Yup. The same change is made in xmit_fast (but obscured by the moving of
the surrounding code into _finish()).

>>  #define CALL_TXH(txh) \
>> @@ -1656,6 +1684,31 @@ static int invoke_tx_handlers(struct ieee80211_tx_data *tx)
>>  	if (!ieee80211_hw_check(&tx->local->hw, HAS_RATE_CONTROL))
>>  		CALL_TXH(ieee80211_tx_h_rate_ctrl);
>
> Just for reference - the code block here that's unchanged contains
> this:
>
>         CALL_TXH(ieee80211_tx_h_dynamic_ps);
>         CALL_TXH(ieee80211_tx_h_check_assoc);
>         CALL_TXH(ieee80211_tx_h_ps_buf);
>         CALL_TXH(ieee80211_tx_h_check_control_port_protocol);
>         CALL_TXH(ieee80211_tx_h_select_key);
>         if (!ieee80211_hw_check(&tx->local->hw, HAS_RATE_CONTROL))
>                 CALL_TXH(ieee80211_tx_h_rate_ctrl);
>
>> +static int invoke_tx_handlers_late(struct ieee80211_tx_data *tx)
>> +{
>> +	struct ieee80211_tx_info *info = IEEE80211_SKB_CB(tx->skb);
>> +	ieee80211_tx_result res = TX_CONTINUE;
>> +
>>  	if (unlikely(info->flags &
>> IEEE80211_TX_INTFL_RETRANSMISSION)) {
>>  		__skb_queue_tail(&tx->skbs, tx->skb);
>>  		tx->skb = NULL;
>
> And this code here is also unchanged from the original TX handler
> invocation, so contains this:
>
>         if (unlikely(info->flags & IEEE80211_TX_INTFL_RETRANSMISSION)) {
>                 __skb_queue_tail(&tx->skbs, tx->skb);
>                 tx->skb = NULL;
>                 goto txh_done;
>         }
>
>         CALL_TXH(ieee80211_tx_h_michael_mic_add);
>         CALL_TXH(ieee80211_tx_h_sequence);
>         CALL_TXH(ieee80211_tx_h_fragment);
>         /* handlers after fragment must be aware of tx info fragmentation! */
>         CALL_TXH(ieee80211_tx_h_stats);
>         CALL_TXH(ieee80211_tx_h_encrypt);
>         if (!ieee80211_hw_check(&tx->local->hw, HAS_RATE_CONTROL))
>                 CALL_TXH(ieee80211_tx_h_calculate_duration);
>
> But now you have a problem (that you solved) that the key pointer can
> be invalidated while you have the packet queued between the two points,
> and then the tx_h_michael_mic_add and/or tx_h_encrypt would crash.
>
> You solve this by re-running tx_h_select_key() on dequeue, but it's not
> clear to me why you didn't move that to the late handlers instead?

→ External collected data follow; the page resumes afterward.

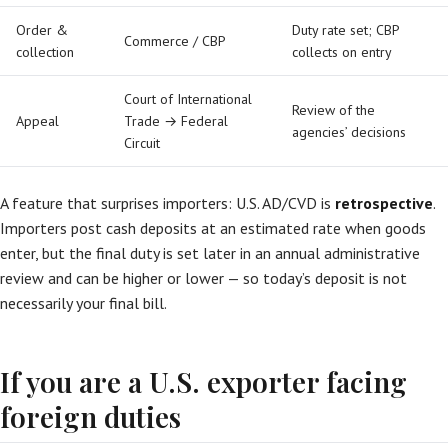
Order &
Duty rate set; CBP
Commerce / CBP
collection
collects on entry
Court of International
Review of the
Appeal
Trade → Federal
agencies’ decisions
Circuit
A feature that surprises importers: U.S. AD/CVD is
retrospective
.
Importers post cash deposits at an estimated rate when goods
enter, but the final duty is set later in an annual administrative
review and can be higher or lower — so today’s deposit is not
necessarily your final bill.
If you are a U.S. exporter facing
foreign duties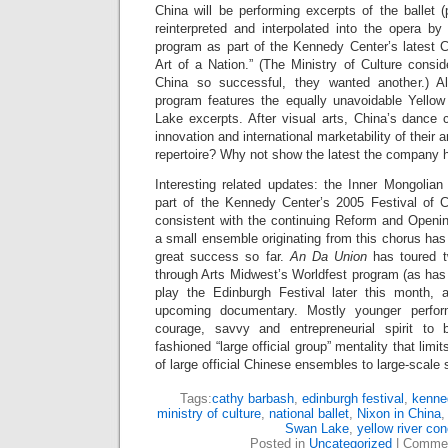
China will be performing excerpts of the ballet 
reinterpreted and interpolated into the opera by
program as part of the Kennedy Center’s latest C
Art of a Nation.” (The Ministry of Culture consid
China so successful, they wanted another.) A
program features the equally unavoidable Yello
Lake excerpts. After visual arts, China’s dance
innovation and international marketability of their
repertoire? Why not show the latest the company h
Interesting related updates: the Inner Mongolia
part of the Kennedy Center’s 2005 Festival of 
consistent with the continuing Reform and Opening
a small ensemble originating from this chorus has 
great success so far.
An Da Union
has toured t
through Arts Midwest’s Worldfest program (as ha
play the Edinburgh Festival later this month, 
upcoming documentary. Mostly younger perfo
courage, savvy and entrepreneurial spirit to
fashioned “large official group” mentality that limi
of large official Chinese ensembles to large-scale s
Tags:
cathy barbash
,
edinburgh festival
,
kenne
ministry of culture
,
national ballet
,
Nixon in China
Swan Lake
,
yellow river con
Posted in
Uncategorized
|
Commen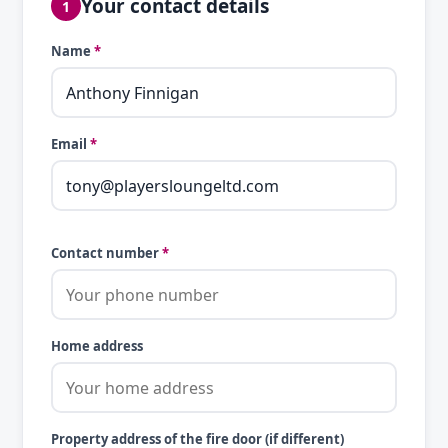
Your contact details
1
Name
*
Email
*
Contact number
*
Home address
Property address of the fire door (if different)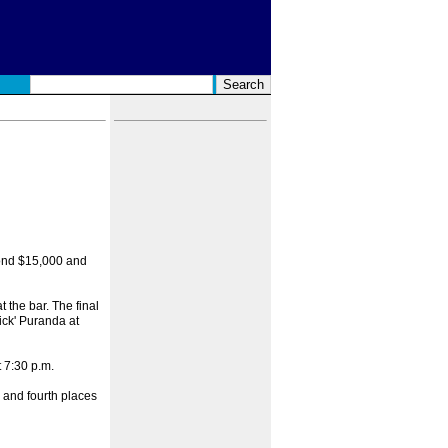
econd $15,000 and
 the bar. The final
ick' Puranda at
 7:30 p.m.
d and fourth places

Because I need to run it anyway for the xmit_fast path on dequeue. I
thought doing it this way simplifies the code (at the cost of the
handler getting called twice when xmit_fast is not active).

> I *think* it should commute with the rate control handler, but even
> so, wouldn't it make more sense to have rate control late? Assuming
> the packets are queued for some amount of time, having rate control
> information queued with them would get stale.

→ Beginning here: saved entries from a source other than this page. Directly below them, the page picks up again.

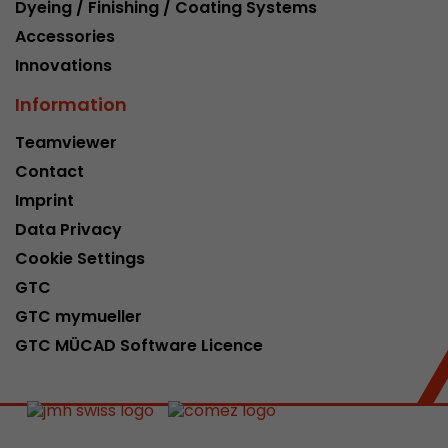
Dyeing / Finishing / Coating Systems
Accessories
Innovations
Information
Teamviewer
Contact
Imprint
Data Privacy
Cookie Settings
GTC
GTC mymueller
GTC MÜCAD Software Licence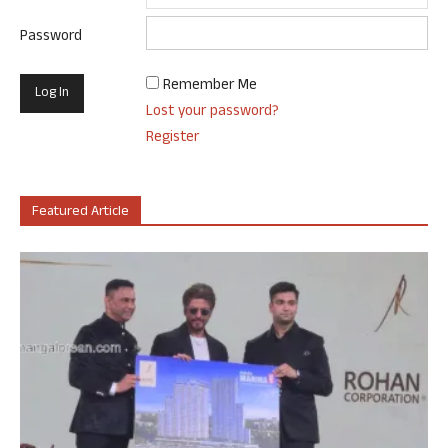
Password
Remember Me
Lost your password?
Register
Featured Article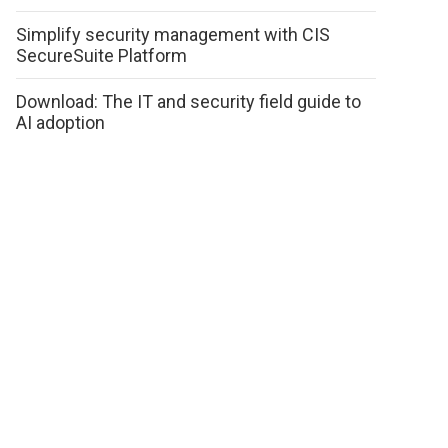
Simplify security management with CIS
SecureSuite Platform
Download: The IT and security field guide to
AI adoption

Yes, having rate control run at dequeue would be good, and that's what I
did initially. However, I found that this would lead to a deadlock
because the rate control handler would send out packets in some cases (I
forget the details but can go back and check if needed). And since the
dequeue function is called with the driver TXQ lock held, that would
lead to a deadlock when those packets made it to the driver TX path.

So I decided to just keep it this way for now; I plan to go poking into
the rate controller later anyway, so moving the handler to later could
be part of that.

> Similarly, it seems to me that checking the control port protocol later
> (or perhaps duplicating that?) would be a good idea?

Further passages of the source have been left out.